This AUTHORISATION AGREEMENT ("AGREEMENT") is made on this the 17th day of July,
2002 by and between:

A.   MR. RAMAN ROY, son of Mr. Parshotam Roy, residing at B-74, Sarvodaya
     Enclave, New Delhi 110067 (hereinafter referred to as "ROY" or "RAMAN ROY"
     which expression shall unless it be repugnant to the context be deemed to
     include his legal representatives, executors, administrators and permitted
     assigns); and

B.   WIPRO LIMITED, a company incorporated under the Companies Act ,1956,,
     having its registered office at Doddakannelli, Sarjapur Road, Bangalore 560
     035, (hereinafter referred to as "WIPRO" which expression shall unless it
     be repugnant to the context be deemed to include its successors, and
     permitted assigns).

Each of Roy and WIPRO shall be referred to herein as a "PARTY" and jointly as
the "PARTIES".


RECITALS

A.   Spectramind eServices Private Limited ("COMPANY") is engaged in the
     business of remote processing activities and has set up a remote processing
     centre at Okhla, New Delhi.

B.   ChrysCapital I, LLC, Mauritius ("CHRYSCAPITAL'), Housing Development and
     Finance Corporation Limited ("HDFC"), Raman Roy and the Spectramind
     Limited, Bermuda had entered into a Shareholders' Agreement dated as of
     March 15, 2000 (the "OLD SHAREHOLDERS' AGREEMENT") in relation to
     investments in the Spectramind Limited, Bermuda, Spectramind Limited,
     Mauritius and the Company.

C    ChrysCapital, HDFC, Raman Roy, WIPRO, Spectramind Limited, Mauritius,
     Spectramind Limited, Bremuda and the Company had entered into another
     Shareholders Agreement dated as of October 18, 2001 ("PRESENT SHAREHOLDERS
     AGREEMENT") which superceded and replaced in its entirety the Old
     Shareholders Agreement.

D.   ChrysCapital, HDFC, Mr. Raman Roy, WIPRO, American Express Travel Related
     Services Company, Inc ("AMEX"), Spectramind Limited, Mauritius, Spectramind
     Limited, Bermuda and the Company had entered into a Modified Shareholders
     Agreement dated as of 12th February, 2002 which partly amended the Present
     Shareholders Agreement ("MODIFIED SHAREHOLDERS AGREEMENT").

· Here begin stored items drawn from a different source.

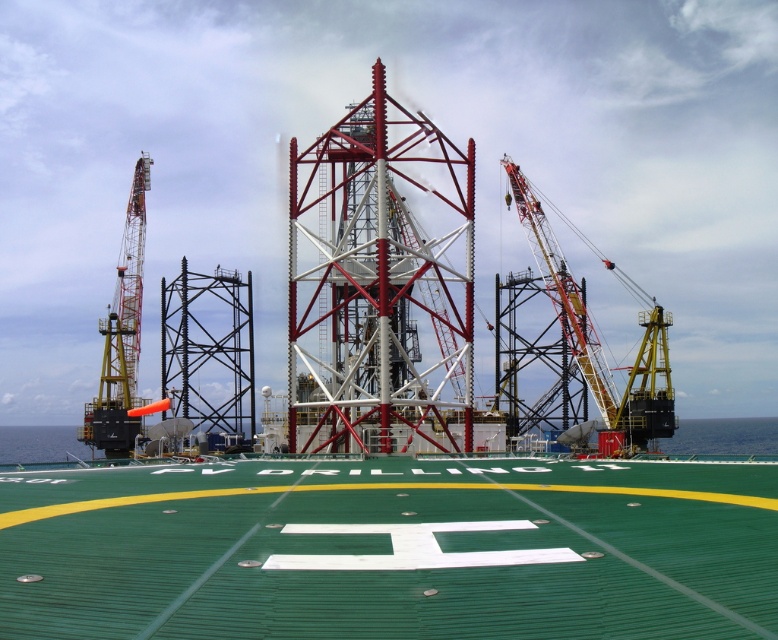 Does orange painted metal crane at right have a lesser width compared to yellow painted metal crane at left?

In fact, orange painted metal crane at right might be wider than yellow painted metal crane at left.

Is orange painted metal crane at right wider than yellow painted metal crane at left?

Yes, orange painted metal crane at right is wider than yellow painted metal crane at left.

Which is behind, point (561, 296) or point (139, 339)?

The point (139, 339) is behind.

The height and width of the screenshot is (640, 778). I want to click on orange painted metal crane at right, so click(x=562, y=292).

Can you confirm if metallic red and white tower at center is shorter than yellow painted metal crane at left?

Incorrect, metallic red and white tower at center's height does not fall short of yellow painted metal crane at left's.

The width and height of the screenshot is (778, 640). I want to click on metallic red and white tower at center, so click(x=379, y=282).

Between metallic red and white tower at center and orange painted metal crane at right, which one appears on the right side from the viewer's perspective?

orange painted metal crane at right is more to the right.

Does point (447, 294) come farther from viewer compared to point (594, 339)?

No, (447, 294) is in front of (594, 339).

Is point (468, 298) positioned behind point (552, 282)?

No, (468, 298) is closer to viewer.

Find the location of a particular element. metallic red and white tower at center is located at coordinates (379, 282).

E.   WIPRO intends to purchase the shares, warrants and shares arising out of
     exercised options held by employees of the Company as listed in Schedule 1
     (each member being an "EMPLOYEE" and collectively "EMPLOYEES") who have
     acquired the shares arising out of exercised options pursuant to their
     respective Stock Option Agreement entered into with the Company as modified
     by their respective Modified Stock Option Agreement dated July 15, 2002
     with respect of the grant of options to the relevant employee under the
     employee stock option scheme of the Company.

F.   WIPRO wishes to enter into a Securities Sale and Purchase Agreement ("SPA")
     with each of the Employees and have arrived at an understanding with Roy,
     who is the Managing Director of the Company, for facilitating the same as
     per the terms set out herein.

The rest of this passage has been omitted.